Introduction
The Parser Construction Kit (PCK) is a large project, with many different components. Rather than explore all of the source code at once, we'll work on an area at a time. Each of these areas is useful in its own right, but all contribute to PCK's capabilities.
This component is the finite automata engine, FA. What it is, in a nutshell, is a regular expression and tokenizing library. However, it also has some unique features, like being able to express or represent regular expressions as an abstract syntax tree, provided as a DOM which makes it potentially capable of representing many different styles of DFA regular expression.
We can't use .NET's regular expression engine for efficient lexing. It just wasn't designed for it and carries a number of drawbacks, including backtracking, which are unacceptable for efficient parsers. Pck/FA includes a simple, DFA based regular expression engine, as well as a more general finite state machine engine. You can use the general FA for doing things like computing states in an LR parser or driving a workflow engine with complicated reconciliation paths.
Unlike my previous regular expression engine, this one doesn't generate any code. It doesn't really need to. It simply renders an array for the state machine table, and you can pass that to a CodeDOM
serializer like the one I provide here, which will then render it in any compliant language.
Background
Regular expressions are dumb. They don't know anything about the input, they have a very simple grammar, and there's not a whole lot of operations you can perform.
Regular expressions are shortsighted. They are very nearly blind throughout the lexing process - only knowing which state they are in and what the next character is at any point.
Regular expressions are elegant. They do exactly what they need to do and no more. A character is examined exactly once, the language is concise, and the expressive power belies its simplicity.

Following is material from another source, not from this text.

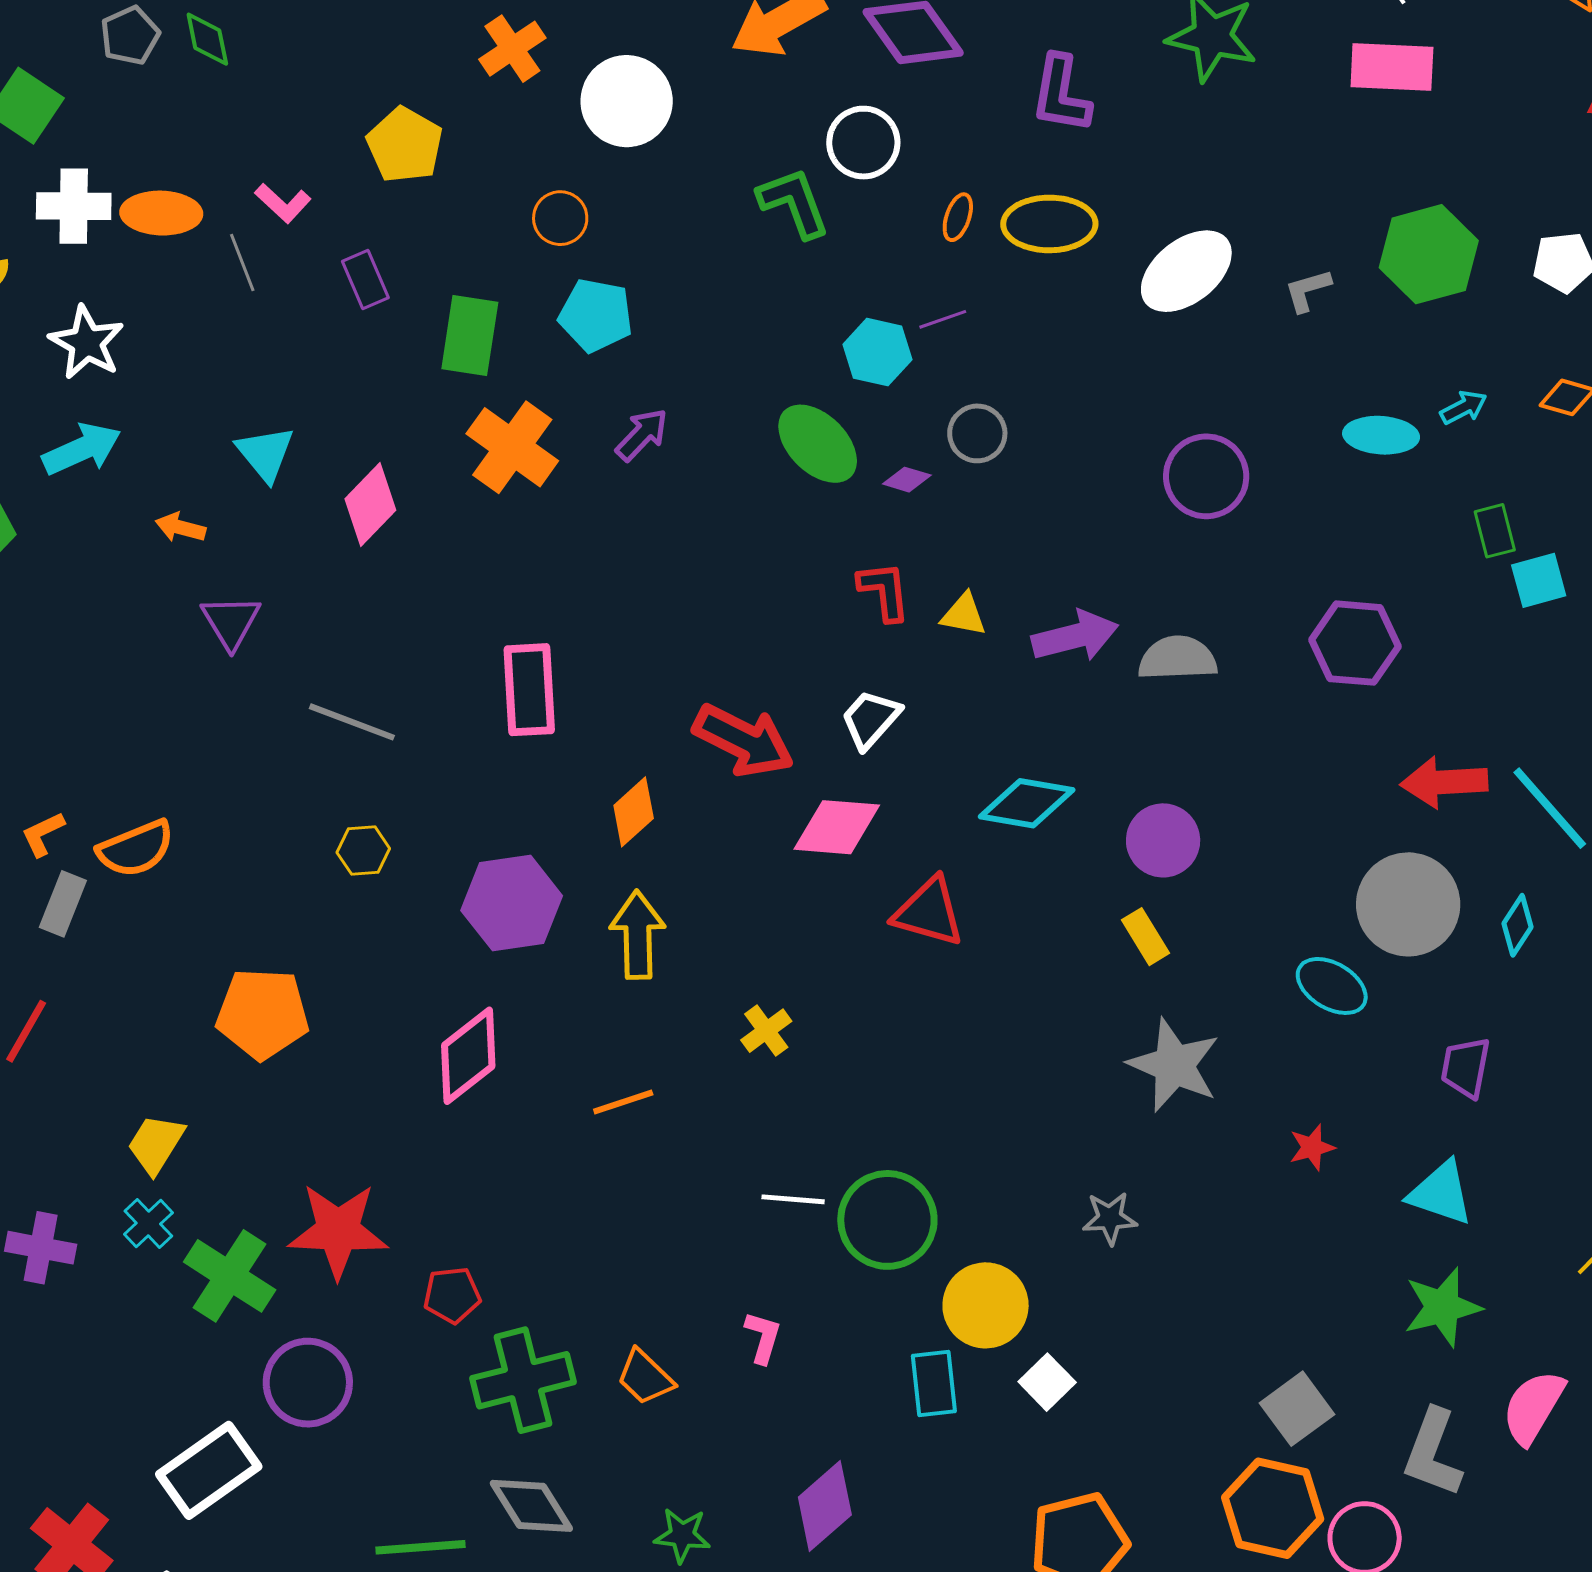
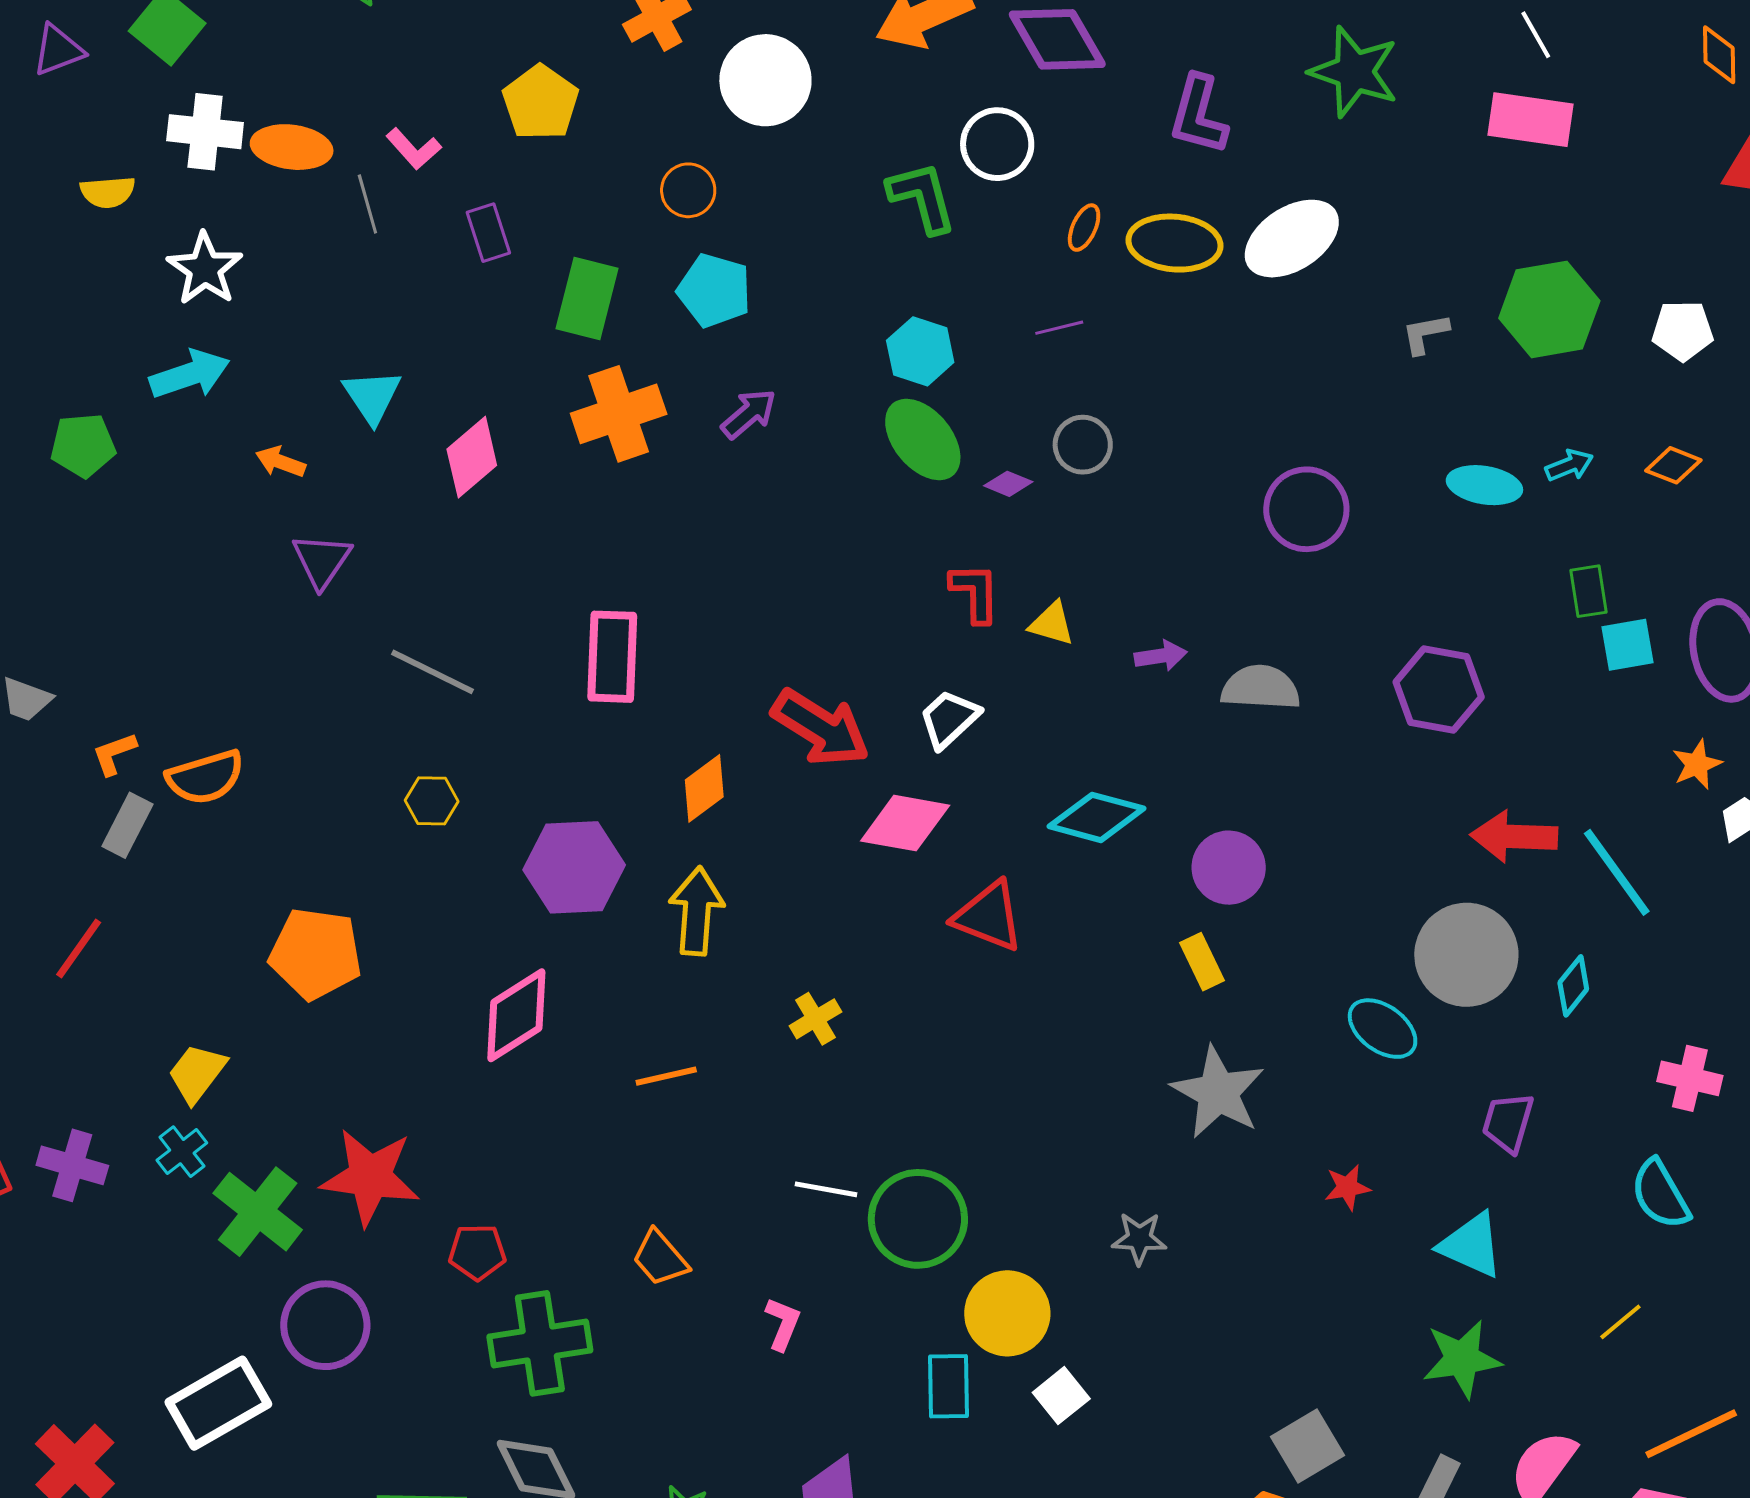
white ellipse: (1186, 271) -> (1292, 239), moved
cyan hexagon: (877, 352) -> (920, 351), moved
orange cross: (512, 447) -> (619, 414), turned 30
purple arrow: (1075, 636) -> (1161, 656), size x0.6
orange trapezoid: (645, 1377) -> (660, 1258), moved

We're going to take advantage of the dumb and short sighted parts to keep the code simple. Dumb is good. Dumb is easy to test. Dumb is easy to code. Short sightedness, if you can get away with it, is very efficient.
I don't want to give a regular expression tutorial so I made my engine POSIX-like. It doesn't yet support POSIX named character classes (although it recognizes them) and it doesn't support a few of the escape character classes (like word break) yet, or collation and equivalence classes but it's close, if not interchangeable for most real world cases. If it doesn't work with a POSIX expression, consider it a bug.
If you need a regex tutorial, check here.
Regular expressions resolve to jump tables over enumerators. Basically, it's like this:
q1:
if((pc.Current>='0'&& pc.Current<='9')||
(pc.Current>='A'&& pc.Current<='Z')||
(pc.Current=='_')||
(pc.Current>='a'&& pc.Current<='z')) {
sb.Append((char)pc.Current);
pc.Advance();
goto q1;
}
return new System.Collections.Generic.KeyValuePair
<System.String,string>("id",sb.ToString());
At least if we were to generate the code. That's state 1, transitioning to itself on a letter, a digit, or underscore, or otherwise accepting. In practice, we don't really do that kind of code generation, since the array table based code is faster in .NET, but it's simple enough.
It's easier though, to look at a regular expression's state machine as a directed graph rather than code:
Here's a graph for the regular expression matching a C# style identifier [A-Z_a-z][0-9A-Z_a-z]*
We saw the "generated code" for state q1
from above. Study both that and the graph, and you should see where they come together. This is a really simple graph. A more complicated graph is easy, just make a more complicated regular expression.
Now you should be able to see how the graphs resolve to jump tables. The real trick is getting an expression to resolve to a graph. It's not simple, but it's easier than it sounds once you know how.
Let's take a step back, because the above graph isn't the whole story. What I haven't shown you yet is that we made it from another graph!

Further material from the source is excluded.